Consumer and Health Groups Against AMA's Medical Co-payment Proposal

By Petrina Smith
Friday, 22 August, 2014


Community and health consumer groups have rejected the Australian Medical Association’s proposal for mandatory medical co-payments as representing a first step towards the breakdown of universal access under Medicare.
“A co-payment would erect a barrier to primary health care for many thousands of families and individuals who would not qualify for concessions.  The Federal Government, and now the AMA, are proposing a new impost on health consumers before investigating other ways to make health care in Australia more cost effective,” the CEO of the Consumers Health Forum, Adam Stankevicius said.
“At a time when 700,000 people are hospitalised a year for conditions that could have been avoided through better primary care interventions, the AMA plan would place a mandatory $6.15 charge on general practice care for many people.

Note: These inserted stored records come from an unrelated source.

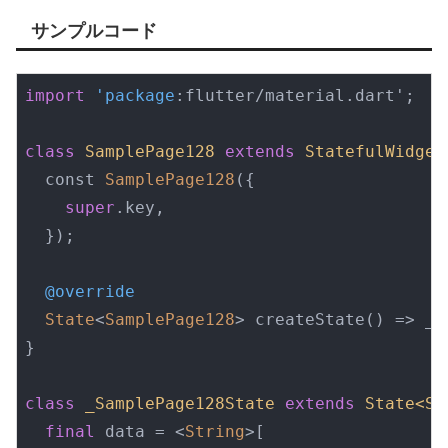
サンプルコード
import
'package
:flutter/material.dart';

class
SamplePage128
extends
StatefulWidget
  const 
SamplePage128
({

super
.key,

  });

@override
State
<
SamplePage128
> createState() => _S
}

class
_SamplePage128State
extends
State<Sa
final
 data = <
String
>[
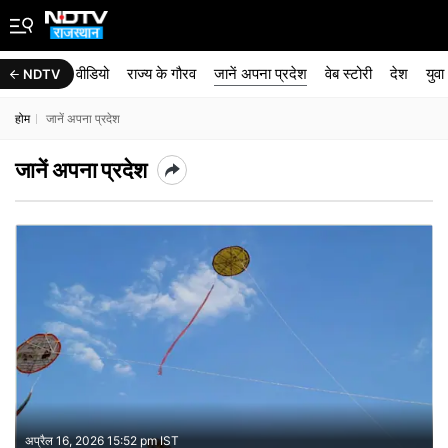
क्राइम
वीडियो
राज्‍य के गौरव
जानें अपना प्रदेश
वेब स्टोरी
देश
युवा
NDTV
होम
जानें अपना प्रदेश
जानें अपना प्रदेश
अप्रैल 16, 2026 15:52 pm IST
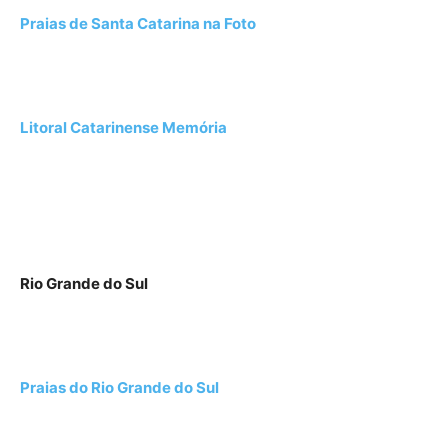
Praias de Santa Catarina na Foto
Litoral Catarinense Memória
Rio Grande do Sul
Praias do Rio Grande do Sul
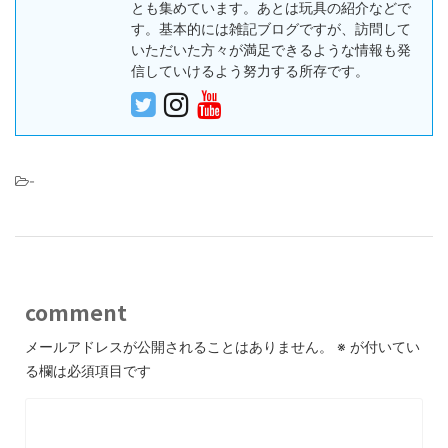
とも集めています。あとは玩具の紹介などで
す。基本的には雑記ブログですが、訪問して
いただいた方々が満足できるような情報も発
信していけるよう努力する所存です。
-
comment
メールアドレスが公開されることはありません。
※
が付いてい
る欄は必須項目です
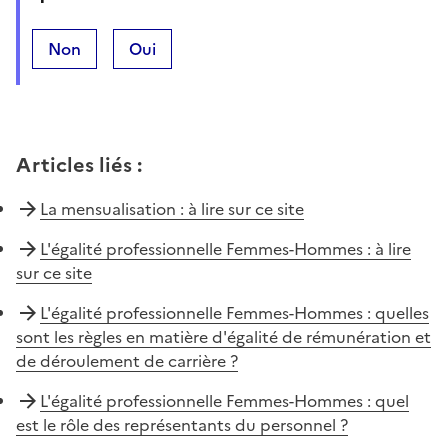
Non
Oui
Articles liés
:
La mensualisation : à lire sur ce site
L'égalité professionnelle Femmes-Hommes : à lire
sur ce site
L'égalité professionnelle Femmes-Hommes : quelles
sont les règles en matière d'égalité de rémunération et
de déroulement de carrière ?
L'égalité professionnelle Femmes-Hommes : quel
est le rôle des représentants du personnel ?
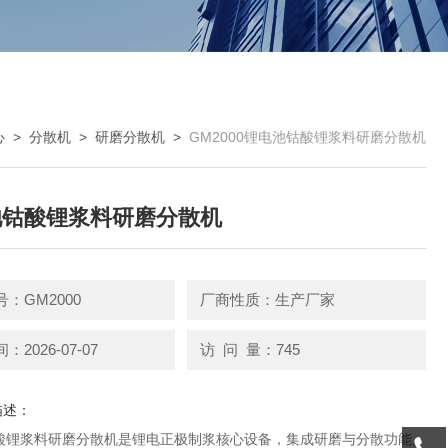
心
>
分散机
>
研磨分散机
>
GM2000锂电池钴酸锂浆料研磨分散机
池钴酸锂浆料研磨分散机
：GM2000
厂商性质：生产厂家
2026-07-07
访 问 量：745
描述：
酸锂浆料研磨分散机是锂电正极制浆核心设备，集成研磨与分散功能。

“The AMA plan swallows the $3.5 billion in expected budget savings and highlights the need for a stronger primary health system.  The AMA itself says that general practice is ‘a low cost and efficient part of the health system’.  Why complicate a system that has worked well for 30 years.  And where is the Government modelling to support such a dramatic change to Medicare?
Rebecca Vassarotti, Deputy CEO of Australian Council of Social Service, said:  “The release of the AMA’s proposal to Government has done nothing to ease the concerns of ACOSS that the poor and vulnerable in our community will be hard-hit by the GP co-payment plan”.

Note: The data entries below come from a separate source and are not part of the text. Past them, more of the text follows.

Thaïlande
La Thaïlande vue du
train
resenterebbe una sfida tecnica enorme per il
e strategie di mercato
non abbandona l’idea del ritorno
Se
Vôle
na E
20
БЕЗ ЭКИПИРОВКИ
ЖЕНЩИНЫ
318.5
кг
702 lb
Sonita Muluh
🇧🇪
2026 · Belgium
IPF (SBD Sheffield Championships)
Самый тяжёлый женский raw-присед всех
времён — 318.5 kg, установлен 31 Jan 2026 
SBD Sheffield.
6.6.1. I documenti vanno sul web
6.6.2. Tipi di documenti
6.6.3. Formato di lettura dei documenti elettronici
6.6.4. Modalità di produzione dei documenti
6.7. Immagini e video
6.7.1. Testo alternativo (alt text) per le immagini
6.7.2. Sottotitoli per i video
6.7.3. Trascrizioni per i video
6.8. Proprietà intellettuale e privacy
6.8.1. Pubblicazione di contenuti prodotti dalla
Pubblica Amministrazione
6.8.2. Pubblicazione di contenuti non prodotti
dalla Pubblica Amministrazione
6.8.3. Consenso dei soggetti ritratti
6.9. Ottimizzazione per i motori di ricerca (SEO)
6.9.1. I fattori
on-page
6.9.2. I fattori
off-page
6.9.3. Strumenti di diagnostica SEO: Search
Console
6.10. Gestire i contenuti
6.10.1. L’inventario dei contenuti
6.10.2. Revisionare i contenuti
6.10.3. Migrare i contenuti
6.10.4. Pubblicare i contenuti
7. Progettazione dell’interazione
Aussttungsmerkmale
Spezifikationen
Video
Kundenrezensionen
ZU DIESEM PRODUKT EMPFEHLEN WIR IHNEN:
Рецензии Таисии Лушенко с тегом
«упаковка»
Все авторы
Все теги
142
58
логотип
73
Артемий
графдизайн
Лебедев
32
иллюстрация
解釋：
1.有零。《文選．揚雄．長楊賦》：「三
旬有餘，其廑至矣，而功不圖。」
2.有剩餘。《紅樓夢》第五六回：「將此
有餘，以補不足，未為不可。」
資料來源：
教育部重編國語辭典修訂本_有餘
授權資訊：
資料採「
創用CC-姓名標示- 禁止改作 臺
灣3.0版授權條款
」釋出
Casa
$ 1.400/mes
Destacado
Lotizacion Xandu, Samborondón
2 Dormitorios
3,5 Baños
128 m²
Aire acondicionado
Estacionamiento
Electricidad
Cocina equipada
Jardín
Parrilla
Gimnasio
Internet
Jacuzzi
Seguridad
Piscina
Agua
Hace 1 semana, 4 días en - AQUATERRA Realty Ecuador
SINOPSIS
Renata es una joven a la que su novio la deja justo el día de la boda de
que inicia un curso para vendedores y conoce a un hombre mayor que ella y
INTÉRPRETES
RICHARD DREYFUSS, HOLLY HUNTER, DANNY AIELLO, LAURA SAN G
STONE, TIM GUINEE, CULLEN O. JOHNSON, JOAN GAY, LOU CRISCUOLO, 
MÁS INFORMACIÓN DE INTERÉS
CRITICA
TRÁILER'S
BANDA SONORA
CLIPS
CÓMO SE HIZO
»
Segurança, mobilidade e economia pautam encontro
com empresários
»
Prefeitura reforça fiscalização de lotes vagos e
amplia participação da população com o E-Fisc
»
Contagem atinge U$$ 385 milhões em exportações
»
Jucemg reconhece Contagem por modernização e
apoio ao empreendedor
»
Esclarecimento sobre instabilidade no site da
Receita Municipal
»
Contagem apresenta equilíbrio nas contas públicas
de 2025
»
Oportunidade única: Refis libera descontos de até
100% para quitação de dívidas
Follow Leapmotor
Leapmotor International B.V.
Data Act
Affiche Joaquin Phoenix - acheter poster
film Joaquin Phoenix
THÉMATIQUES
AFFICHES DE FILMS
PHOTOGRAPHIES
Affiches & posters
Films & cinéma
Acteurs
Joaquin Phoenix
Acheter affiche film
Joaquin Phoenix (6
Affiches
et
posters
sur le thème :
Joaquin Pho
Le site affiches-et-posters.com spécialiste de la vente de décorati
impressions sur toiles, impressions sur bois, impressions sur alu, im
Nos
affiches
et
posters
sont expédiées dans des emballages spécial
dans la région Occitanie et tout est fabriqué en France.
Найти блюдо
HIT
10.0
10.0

“Exemptions will always miss out on groups in the community who are at risk.  Under the AMA plan, we know that groups of people will not access the care they need because they can’t afford it.  Low income workers, people with chronic illness, and  Aboriginal and Torres Strait Islander communities are all groups that will continue to face access issues under the AMA plan.
“Again, ACOSS calls on the Parliament to protect the principles that underpin Medicare – universal access to GPs for everyone in the community, regardless of how much money they have in their pocket.  Price signals in primary healthcare just don’t make sense.  We don’t want people to be making decisions about whether or not to go to the Doctor or put food on the table.  It’s bad for them, it’s bad for the economy and it’s bad for the community”.

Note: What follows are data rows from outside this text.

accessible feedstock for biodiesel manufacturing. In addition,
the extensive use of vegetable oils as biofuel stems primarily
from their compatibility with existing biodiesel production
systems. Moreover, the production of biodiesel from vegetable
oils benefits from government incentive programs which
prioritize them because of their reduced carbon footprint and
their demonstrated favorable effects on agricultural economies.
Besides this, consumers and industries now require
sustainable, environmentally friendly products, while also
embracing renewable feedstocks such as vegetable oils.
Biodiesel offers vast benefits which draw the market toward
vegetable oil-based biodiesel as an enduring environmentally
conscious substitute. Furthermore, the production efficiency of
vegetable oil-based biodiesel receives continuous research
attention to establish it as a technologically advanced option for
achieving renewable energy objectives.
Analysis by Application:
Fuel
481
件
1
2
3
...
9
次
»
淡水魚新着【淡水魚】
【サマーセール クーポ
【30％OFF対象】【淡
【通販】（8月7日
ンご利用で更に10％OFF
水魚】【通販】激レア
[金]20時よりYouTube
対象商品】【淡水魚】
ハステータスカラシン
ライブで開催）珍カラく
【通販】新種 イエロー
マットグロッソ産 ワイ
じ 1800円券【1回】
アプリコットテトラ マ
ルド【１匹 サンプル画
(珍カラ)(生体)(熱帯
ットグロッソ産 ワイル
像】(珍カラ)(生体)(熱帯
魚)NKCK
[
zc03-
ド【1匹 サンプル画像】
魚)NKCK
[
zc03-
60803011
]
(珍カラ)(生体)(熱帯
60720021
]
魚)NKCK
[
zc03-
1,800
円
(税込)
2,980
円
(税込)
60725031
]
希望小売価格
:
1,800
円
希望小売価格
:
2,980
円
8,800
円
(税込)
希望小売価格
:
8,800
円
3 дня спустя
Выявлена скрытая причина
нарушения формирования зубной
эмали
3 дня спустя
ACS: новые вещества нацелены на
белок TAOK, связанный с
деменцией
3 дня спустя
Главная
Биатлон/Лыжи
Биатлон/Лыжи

Michael Moore, the CEO of the Public Health Association Australia, said: "If the government is really serious about red tape and less regulation and more efficiency it will drop the co-payment idea as soon as possible.  The co-payment idea was flawed from the beginning.
"The attempt by the AMA to find a compromise solution illustrated just how farcical the idea is and provides yet another reason for the government to shelve the notion and for the Senate to reject it.  Even if the government accepted the AMA proposal they would be seeking to implement yet another tax that will most likely cost more to administer than what it would raise in revenue.